Gerencia y Liderazgo
Algunas personas modifican activamente sus hábitos, otras incorporan cambios de manera gradual y existe un grupo menos involucrado con tales decisiones. Es relevante para las empresas reconocer dichas diferencias al definir productos, mensajes y propuestas de valor.
En Perú, la investigación titulada “Decodificando el bienestar”, desarrollada por Worldpanel by Numerator, detectó tres perfiles de acuerdo con los hábitos alimentarios y el estilo de vida: el 39.5% de los consumidores mantiene una actitud activa frente a la salud, 31.4% se ubica en un nivel moderado y 29.1% muestra una postura pasiva.
Halló asimismo barreras para adquirir comestibles y líquidos envasados: 42% de los compradores desconfía de que las opciones promocionadas sean saludables verdaderamente, el 31% señala el elevado costo y falta de ofertas.
“Hablar de bienestar como si todos los consumidores buscaran lo mismo puede conducir a determinaciones erróneas. La empresa necesita comprender qué beneficio reconoce cada sector, cuán relevante resulta para la cotidianidad y si influye en la compra”, dice el director ejecutivo del grupo Crosland y especialista en dirección comercial por el PAD, Willard Manrique.
El ejecutivo plantea cinco aspectos a examinar en las tácticas comerciales:
1 Comprender qué representa el bienestar para cada categoría. El vínculo con este concepto varía según el artículo o servicio. En ciertas ocasiones se asocia con la alimentación; en otras, con el descanso, la comodidad, la atención personal, la funcionalidad o el control de la tensión. Antes de incorporar atributos, conviene valorar qué carencia adquiere sentido para el sector y el público destinatario.

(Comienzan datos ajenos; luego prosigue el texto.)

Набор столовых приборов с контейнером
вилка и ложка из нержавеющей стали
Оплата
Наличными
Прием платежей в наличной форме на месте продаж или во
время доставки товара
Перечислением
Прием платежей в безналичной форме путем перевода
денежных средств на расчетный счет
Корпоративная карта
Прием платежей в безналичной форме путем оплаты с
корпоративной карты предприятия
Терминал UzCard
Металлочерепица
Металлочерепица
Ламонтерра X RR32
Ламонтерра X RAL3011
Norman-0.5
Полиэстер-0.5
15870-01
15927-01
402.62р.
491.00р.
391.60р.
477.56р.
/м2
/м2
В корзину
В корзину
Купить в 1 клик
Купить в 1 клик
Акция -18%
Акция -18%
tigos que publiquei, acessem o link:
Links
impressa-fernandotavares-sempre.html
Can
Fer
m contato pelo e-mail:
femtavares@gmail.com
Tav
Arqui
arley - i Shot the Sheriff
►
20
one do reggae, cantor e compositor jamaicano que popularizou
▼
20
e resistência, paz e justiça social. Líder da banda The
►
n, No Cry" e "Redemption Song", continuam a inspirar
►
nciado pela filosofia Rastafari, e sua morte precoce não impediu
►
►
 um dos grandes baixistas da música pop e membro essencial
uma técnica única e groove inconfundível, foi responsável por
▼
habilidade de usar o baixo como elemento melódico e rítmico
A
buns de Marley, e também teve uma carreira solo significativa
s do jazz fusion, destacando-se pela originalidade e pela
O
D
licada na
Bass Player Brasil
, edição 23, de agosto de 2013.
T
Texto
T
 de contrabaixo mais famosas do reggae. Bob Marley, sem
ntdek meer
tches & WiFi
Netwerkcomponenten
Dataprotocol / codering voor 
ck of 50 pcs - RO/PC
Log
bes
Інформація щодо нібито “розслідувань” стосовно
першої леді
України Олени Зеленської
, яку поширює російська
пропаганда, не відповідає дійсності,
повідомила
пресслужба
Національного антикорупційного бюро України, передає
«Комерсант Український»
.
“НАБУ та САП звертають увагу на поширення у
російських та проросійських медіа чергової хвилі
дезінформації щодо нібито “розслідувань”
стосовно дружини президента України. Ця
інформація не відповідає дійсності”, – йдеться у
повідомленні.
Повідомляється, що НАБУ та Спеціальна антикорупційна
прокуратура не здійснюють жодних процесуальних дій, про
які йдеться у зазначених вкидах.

2 Evitar tratar al cliente como un único segmento. Las estadísticas nacionales reflejan diversos grados de compromiso con la salud. Una propuesta diseñada para alguien que busca información activamente y transforma sus hábitos puede no resultar igual de pertinente para un individuo con menor implicación. Dicha disparidad incide en la cartera, la difusión y los medios seleccionados.

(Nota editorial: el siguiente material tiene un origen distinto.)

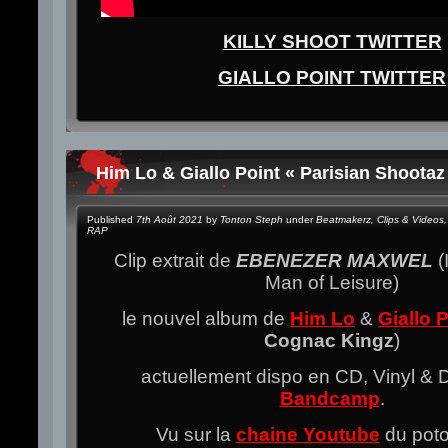
KILLY SHOOT TWITTER
GIALLO POINT TWITTER
Him Lo & Giallo Point « Parisian Shootaz 
Published
7th Août 2021
by
Tonton Steph
under
Beatmakerz
,
Clips & Videos
,
RAP
Clip extrait de
EBENEZER MAXWEL​
(
Man of Leisure)
le nouvel album de
Him Lo
&
Giallo 
Cognac Kingz
)
actuellement dispo en CD, Vinyl & Di
Bandcamp
.
Vu sur la
chaine Youtube
du pot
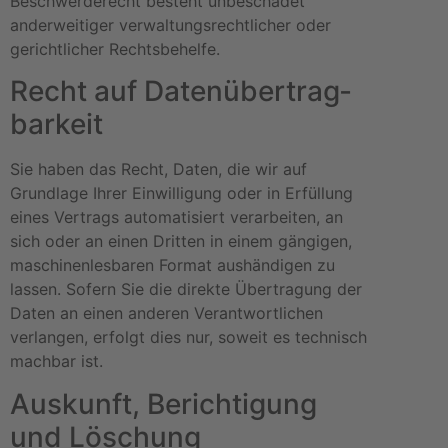
Beschwerderecht besteht unbeschadet
anderweitiger verwaltungsrechtlicher oder
gerichtlicher Rechtsbehelfe.
Recht auf Daten­übertrag­
barkeit
Sie haben das Recht, Daten, die wir auf
Grundlage Ihrer Einwilligung oder in Erfüllung
eines Vertrags automatisiert verarbeiten, an
sich oder an einen Dritten in einem gängigen,
maschinenlesbaren Format aushändigen zu
lassen. Sofern Sie die direkte Übertragung der
Daten an einen anderen Verantwortlichen
verlangen, erfolgt dies nur, soweit es technisch
machbar ist.
Auskunft, Berichtigung
und Löschung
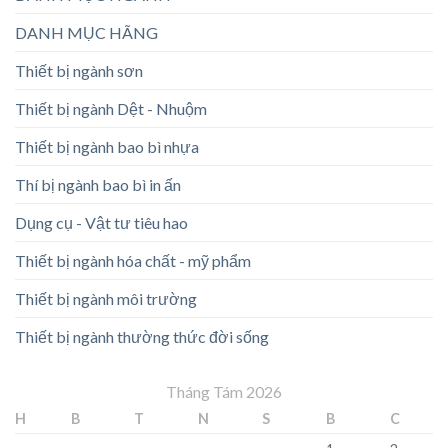
DANH MỤC HÃNG
Thiết bị ngành sơn
Thiết bị ngành Dệt - Nhuộm
Thiết bị ngành bao bì nhựa
Thí bị ngành bao bì in ấn
Dụng cụ - Vật tư tiêu hao
Thiết bị ngành hóa chất - mỹ phẩm
Thiết bị ngành môi trường
Thiết bị ngành thường thức đời sống
Tháng Tám 2026
H
B
T
N
S
B
C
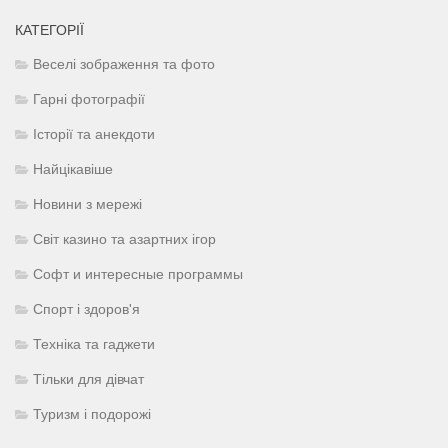
КАТЕГОРІЇ
Веселі зображення та фото
Гарні фотографії
Історії та анекдоти
Найцікавіше
Новини з мережі
Світ казино та азартних ігор
Софт и интересные программы
Спорт і здоров'я
Техніка та гаджети
Тільки для дівчат
Туризм і подорожі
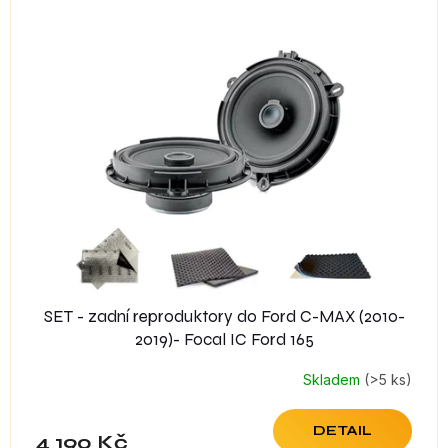
SET - zadní reproduktory do Ford C-MAX (2010-
2019)- Focal IC Ford 165
Skladem
(>5 ks)
DETAIL
4 190 Kč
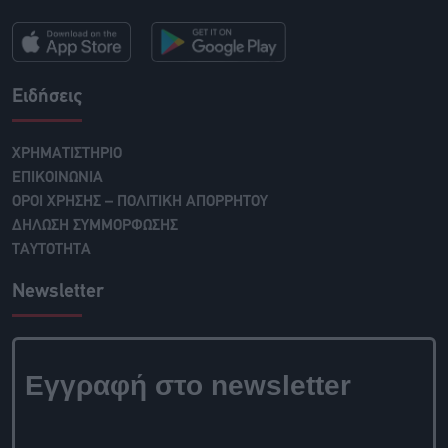
Ειδήσεις
ΧΡΗΜΑΤΙΣΤΗΡΙΟ
ΕΠΙΚΟΙΝΩΝΙΑ
ΟΡΟΙ ΧΡΗΣΗΣ – ΠΟΛΙΤΙΚΗ ΑΠΟΡΡΗΤΟΥ
ΔΗΛΩΣΗ ΣΥΜΜΟΡΦΩΣΗΣ
ΤΑΥΤΟΤΗΤΑ
Newsletter
Εγγραφή στο newsletter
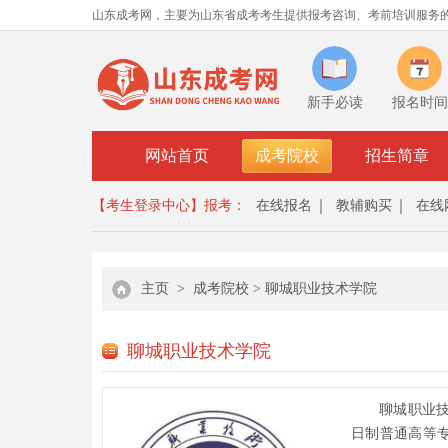
山东成考网，主要为山东省成考考生提供报考咨询、考前培训服务
新手必读
报名时间
网站首页
成考院校
招生简章
【考生登录中心】
报考：
在线报名
教辅购买
在线
主页
>
成考院校
>
聊城职业技术学院
聊城职业技术学院
聊城职业
日制普通高等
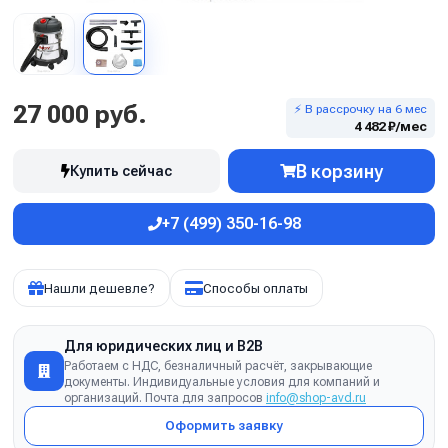
27 000 руб.
⚡ В рассрочку на 6 мес
4 482 ₽/мес
В корзину
Купить сейчас
+7 (499) 350-16-98
Нашли дешевле?
Способы оплаты
Для юридических лиц и B2B
Работаем с НДС, безналичный расчёт, закрывающие
документы. Индивидуальные условия для компаний и
организаций. Почта для запросов
info@shop-avd.ru
Оформить заявку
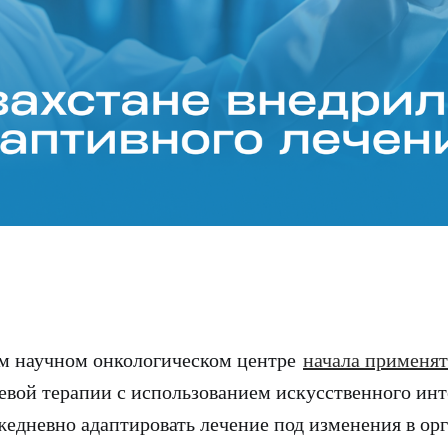
м научном онкологическом центре
начала применят
вой терапии с использованием искусственного инт
едневно адаптировать лечение под изменения в ор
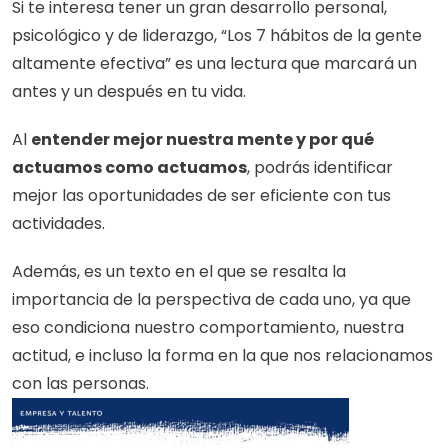
Si te interesa tener un gran desarrollo personal, 
psicológico y de liderazgo, “Los 7 hábitos de la gente 
altamente efectiva” es una lectura que marcará un 
antes y un después en tu vida.
Al 
entender mejor nuestra mente y por qué 
actuamos como actuamos
, podrás identificar 
mejor las oportunidades de ser eficiente con tus 
actividades. 
Además, es un texto en el que se resalta la 
importancia de la perspectiva de cada uno, ya que 
eso condiciona nuestro comportamiento, nuestra 
actitud, e incluso la forma en la que nos relacionamos 
con las personas.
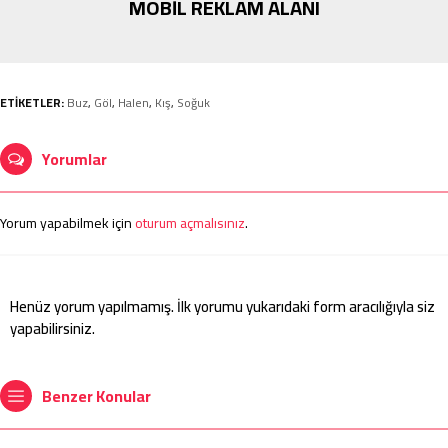
MOBİL REKLAM ALANI
ETİKETLER:
Buz
,
Göl
,
Halen
,
Kış
,
Soğuk
Yorumlar
Yorum yapabilmek için
oturum açmalısınız
.
Henüz yorum yapılmamış. İlk yorumu yukarıdaki form aracılığıyla siz
yapabilirsiniz.
Benzer Konular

3 Valorar cuánta utilidad genera el atributo. Añadir una nueva ventaja puede encarecer los costos sin que aumente paralelamente el valor percibido. Antes de transferirlo al costo, es prudente examinar si el comprador comprende dicho elemento, lo juzga pertinente y halla un motivo válido para preferirlo.
4 Examinar la cartera antes de propagar la tendencia a toda la oferta. El mayor entusiasmo por la salud justifica propuestas inéditas en segmentos específicos, mas no una reformulación general. Ensayar formatos, ventajas o artículos específicos permite observar la reacción del mercado antes de ejecutar modificaciones mayores.
5 Fundamentar la promesa. La desconfianza constatada entre los compradores sugiere que las declaraciones asociadas con la salud requieren claridad y comprensión. Los datos disponibles, las propiedades del artículo y la experiencia de compra deben guardar coherencia con la ventaja transmitida.